Types of experiments

A key thing to remember in all of these scenarios is that when a subject in the control group does not get the treatment that is being tested, that is still an exposure – it is an exposure to the control variation of the experiment.

Logged-in experiments

If you are not varying the DOM of the page server-side but are conducting a logged-in experiment and are only varying appearance using Test Kitchen's CSS classes, please refer to the section below.

For experiments which use the mw-user identifier for enrollment, exposure can be logged in the same context as the varying happens in because the PHP SDK can be used for both executing different code based on membership (not enrolled, enrolled & assigned to control, enrolled & assigned to treatment) and for sending events:

Good exposure logging in PHP
if ( $experiment->isAssignedGroup( 'treatment' ) {
  // Code that executes only for subjects in the "treatment" group
}
$experiment->sendExposure();

This would record when the enrolled subject – assigned to either control or treatment – was exposed to their respective variation.

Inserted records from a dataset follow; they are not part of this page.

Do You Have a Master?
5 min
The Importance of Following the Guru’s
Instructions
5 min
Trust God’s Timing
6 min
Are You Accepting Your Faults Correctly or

What we don't want to do is limit exposure logging only to those in the treatment group:

Bad exposure logging in PHP
if ( $experiment->isAssignedGroup( 'treatment' ) {
  // Code that executes only for subjects in the "treatment" group
  $experiment->sendExposure();
}
// What about the control group??? They've been exposed to the experiment too!

The Experiment#sendExposure() method has been implemented to minimize volume of events being sent from the same context. Suppose you have a PHP file like:

Multiple calls in PHP
. . .
// Experiment-specific code:
if ( $experiment->isAssignedGroup( 'treatment' ) {
  // Code that executes only for subjects in the "treatment" group
}
$experiment->sendExposure();
. . .
// Non-experiment code
. . .
// Experiment-specific code:
if ( $experiment->isAssignedGroup( 'treatment' ) {
  // More code that executes only for subjects in the "treatment" group
}
$experiment->sendExposure();

When that code executes for a single page request, even though there are 2 calls to sendExposure(), there would only be 1 experiment exposure event sent by that instrumentation.

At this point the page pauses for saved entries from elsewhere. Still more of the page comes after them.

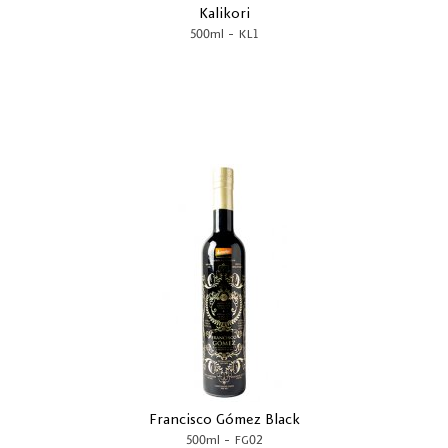
Kalikori
-
500ml
KL1
Francisco Gómez Black
-
500ml
FG02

All user traffic ("everyone") experiments

If you are not varying the DOM of the page server-side but are conducting an all user traffic experiment and are only varying appearance using Test Kitchen's CSS classes, please refer to the the section below.

For experiments which use edge-unique identifier for enrollment, exposure events – like all other events – have to be sent client-side.

Client-side feature toggling

As with logged-in experiments, exposure can be logged in the same context as the varying happens – just with the JS SDK instead of the PHP SDK:

Good exposure logging in JS
if ( experiment.isAssignedGroup( 'treatment' ) {
  // Code that executes only for subjects in the "treatment" group
}
experiment.sendExposure();

Likewise, this would record when the enrolled subject – assigned to either control or treatment – was exposed to their respective variation.

What we don't want to do is limit exposure logging only to those in the treatment group:

Bad exposure logging in JS
if ( experiment.isAssignedGroup( 'treatment' ) {
  // Code that executes only for subjects in the "treatment" group
  experiment.sendExposure();
}
// What about the control group??? They've been exposed to the experiment too!

Do not be afraid to call sendExposure() whenever your code varied what code to execute based on which group the client was assigned to. The Experiment#sendExposure() method has been implemented to minimize volume of events being sent from the same context. In PHP that is limited to a single request, but in JS we not only minimize on page view basis, we also minimize on session basis. See T414738 for more technical details.

Multiple calls in JS
. . .
// Experiment-specific code:
if ( experiment.isAssignedGroup( 'treatment' ) {
  // Code that executes only for subjects in the "treatment" group
}
experiment.sendExposure();
. . .
// Non-experiment code
. . .
// Experiment-specific code:
if ( experiment.isAssignedGroup( 'treatment' ) {
  // Code that executes only for subjects in the "treatment" group
}
experiment.sendExposure();

Not only would those 2 calls to sendExposure() produce at most 1 experiment exposure event per page view, if the enrolled subject visited multiple pages where that code executed in the same session, all those calls to sendExposure() would produce at most 1 experiment exposure event per session.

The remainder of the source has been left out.